Their Japanese captors quickly put the Americans and Filipinos to work repairing bombed docks and wrecked port facilities.

"We worked day and night with no stopping, no food, no water," Mr. Sachwald said. "Then we had to march — the favorite Japanese way of handling prisoners. We were torn up, bloody, filthy, starved, and they marched us into the main park in the area and brought the Filipinos around to see what their allies looked like. What those no-good Americans looked like."

For the next 18 months, Mr. Sachwald was moved among prison and labor camps in the Philippines, until finally being confined to the notorious Bilibid Prison in Manila.

"By the time I got to Bilibid the only clothing I owned was a G-string, a hat and a pair of wooden shoes that a buddy made for me. I'd never have made it during that period without those shoes," he told the newspaper.

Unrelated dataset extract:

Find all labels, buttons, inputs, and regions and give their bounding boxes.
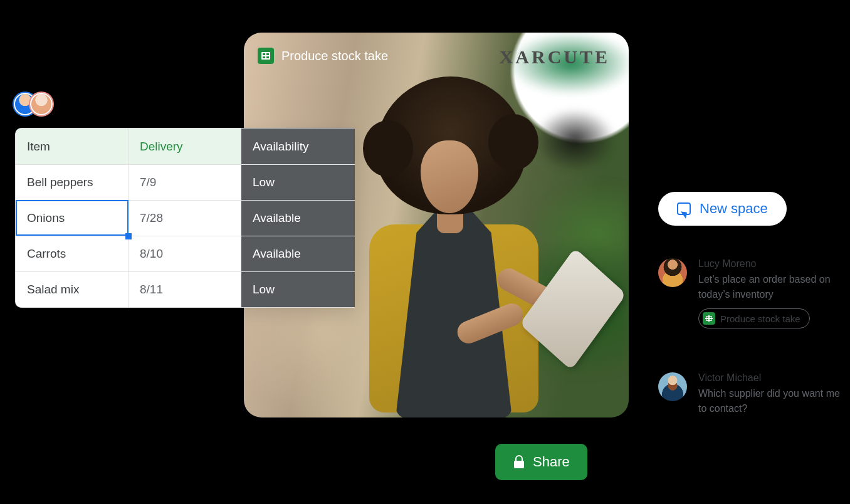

When he came down with cerebral malaria, his captors made him dig his grave and laid him in it. Quinine that had been smuggled into the prison helped Mr. Sachwald regain his health and crawl from his intended grave back to the barracks.

"It was hate that kept me alive," he told The Baltimore Sun. "Hate didn't enter into it at the very beginning. But I learned to hate the Japanese in the camps. They taught me how to do that."

Mr. Sachwald, who had been transported in the hold of a cramped "hell" ship with other prisoners to mainland Japan to work in a copper mine by the end of 1943, was never able to speak publicly about the voyage.

Prisoners were denied use of toilet facilities and meals consisted of hardtack. They were forced to drink their own urine and eat excrement to stay alive.

"I have written it out and it's in the Veteran Administration's archives with a note that no one is ever to read it. Not even my family," he said in the interview.

Mr. Sachwald recalled working in the mines for two years where prisoners ate locusts to maintain their strength. If you stopped working, the Japanese would kill you, he said.

Mr. Sachwald said he lost all concept of time, but when Japan surrendered he remembered the camp commander telling prisoners the war was over and that they would soon be going home.

The next day, American planes dropped food, clothing, medicine and other supplies to the prisoners, who waited two more weeks to be liberated by U.S. forces.

"We cried and cheered," he told The Voice, a newsletter published by Beth-El Congregation, where he was a member.

When sent home, he weighed 90 pounds and spent time in several military hospitals. He was discharged in 1946. His military decorations included a Bronze Star and a Distinguished Unit Badge with two Oak Leaf Clusters.

He moved to Baltimore in 1954 when he became an executive at the old Polan Katz Co. that manufactured umbrellas.

After the company closed, he was a manufacturer's representative, selling leather goods. From 1986 until retiring in 2004, he sold mattresses for Mattress Discounters in Owings Mills.

He was a founder and past president of the American Defenders of Bataan.

His wife of 57 years, the former Zola Shear, died in 2004.

He liked to visit battlefields and spend time with his family, said his daughter, Judith Sachwald of Bowie.

Mr. Sachwald could not bring himself to forgive the Japanese government, which never offered to pay reparations to the former POWs for their years of torture during the war.

"Unlike the Nazis, they did not herd their victims into gas chambers and burn their corpses in ovens, but they drove them to starvation, torture and neglect," he told his synagogue newsletter.

Services for Mr. Sachwald were private.

In addition to his daughter, survivors include a son, Michael L. Sachwald of Myrtle Beach, S.C.; two grandchildren; and three great-grandsons.